**TASK GOAL:**
Please give the entries below again exactly, omitting every picture.

**EXERCISE INPUT:**

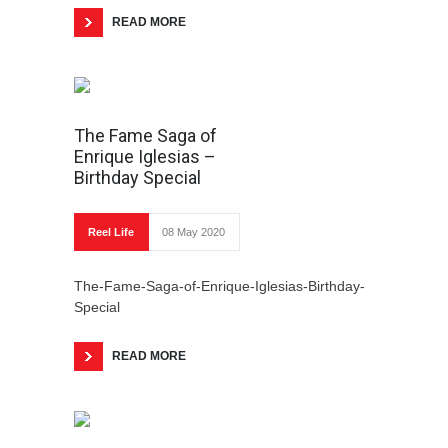
इरफ़ान खान के दस यादगार रोल
READ MORE
अजी...! नाम में क्या रखा है...?
“Lockdown might not affect
Tech Industry that much” –
The Fame Saga of
Vivek Sharma
Enrique Iglesias –
Birthday Special
The Unpopular Woman
सदाबहार रोमांटिक हीरो थे ऋषि कपूर
Reel Life
08 May 2020
नहीं रहें अभिनेता इरफ़ान खान
The-Fame-Saga-of-Enrique-Iglesias-Birthday-
Special
Five Essential Things Every
Woman Should Have
READ MORE
तीन कहानियाँ (भाग – 1)
अक्षय तृतीया के महत्त्व की मान्यता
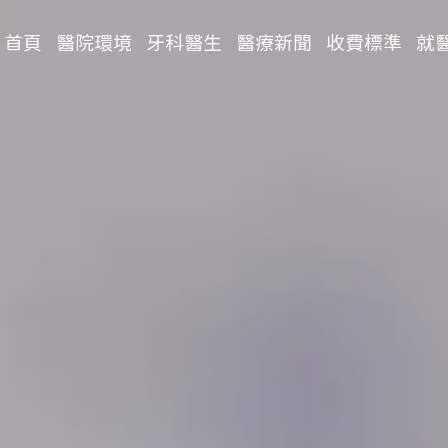
首頁
醫院環境
牙科醫生
醫療新聞
收費標準
就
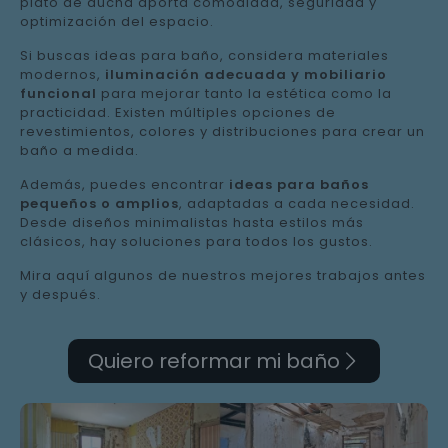
plato de ducha aporta comodidad, seguridad y
optimización del espacio.
Si buscas ideas para baño, considera materiales
modernos,
iluminación adecuada y mobiliario
funcional
para mejorar tanto la estética como la
practicidad. Existen múltiples opciones de
revestimientos, colores y distribuciones para crear un
baño a medida.
Además, puedes encontrar
ideas para baños
pequeños o amplios
, adaptadas a cada necesidad.
Desde diseños minimalistas hasta estilos más
clásicos, hay soluciones para todos los gustos.
Mira aquí algunos de nuestros mejores trabajos antes
y después.
Quiero reformar mi baño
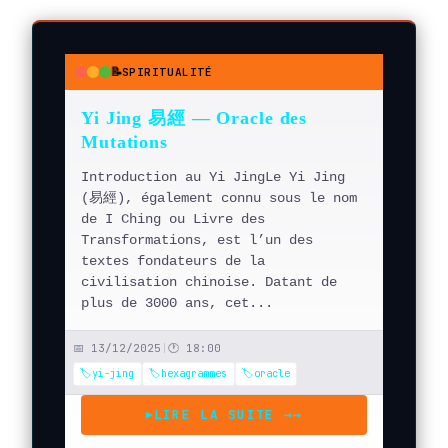
📝
SPIRITUALITÉ
●
●
●
Yi Jing 易經 — Oracle des
Mutations
Introduction au Yi JingLe Yi Jing
(易經), également connu sous le nom
de I Ching ou Livre des
Transformations, est l’un des
textes fondateurs de la
civilisation chinoise. Datant de
plus de 3000 ans, cet...
📅 13/12/2025
|
🕐 18:00
🏷️yi-jing
🏷️hexagrammes
🏷️oracle
LIRE LA SUITE →
→
▶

**EXPECTED ANSWER:**
इरफ़ान खान के दस यादगार रोल
READ MORE
अजी...! नाम में क्या रखा है...?
“Lockdown might not affect
Tech Industry that much” –
The Fame Saga of
Vivek Sharma
Enrique Iglesias –
Birthday Special
The Unpopular Woman
सदाबहार रोमांटिक हीरो थे ऋषि कपूर
Reel Life
08 May 2020
नहीं रहें अभिनेता इरफ़ान खान
The-Fame-Saga-of-Enrique-Iglesias-Birthday-
Special
Five Essential Things Every
Woman Should Have
READ MORE
तीन कहानियाँ (भाग – 1)
अक्षय तृतीया के महत्त्व की मान्यता
首頁
醫院環境
牙科醫生
醫療新聞
收費標準
就
plato de ducha aporta comodidad, seguridad y
optimización del espacio.
Si buscas ideas para baño, considera materiales
modernos,
iluminación adecuada y mobiliario
funcional
para mejorar tanto la estética como la
practicidad. Existen múltiples opciones de
revestimientos, colores y distribuciones para crear un
baño a medida.
Además, puedes encontrar
ideas para baños
pequeños o amplios
, adaptadas a cada necesidad.
Desde diseños minimalistas hasta estilos más
clásicos, hay soluciones para todos los gustos.
Mira aquí algunos de nuestros mejores trabajos antes
y después.
Quiero reformar mi baño
📝
SPIRITUALITÉ
●
●
●
Yi Jing 易經 — Oracle des
Mutations
Introduction au Yi JingLe Yi Jing
(易經), également connu sous le nom
de I Ching ou Livre des
Transformations, est l’un des
textes fondateurs de la
civilisation chinoise. Datant de
plus de 3000 ans, cet...
📅 13/12/2025
|
🕐 18:00
🏷️yi-jing
🏷️hexagrammes
🏷️oracle
LIRE LA SUITE →
→
▶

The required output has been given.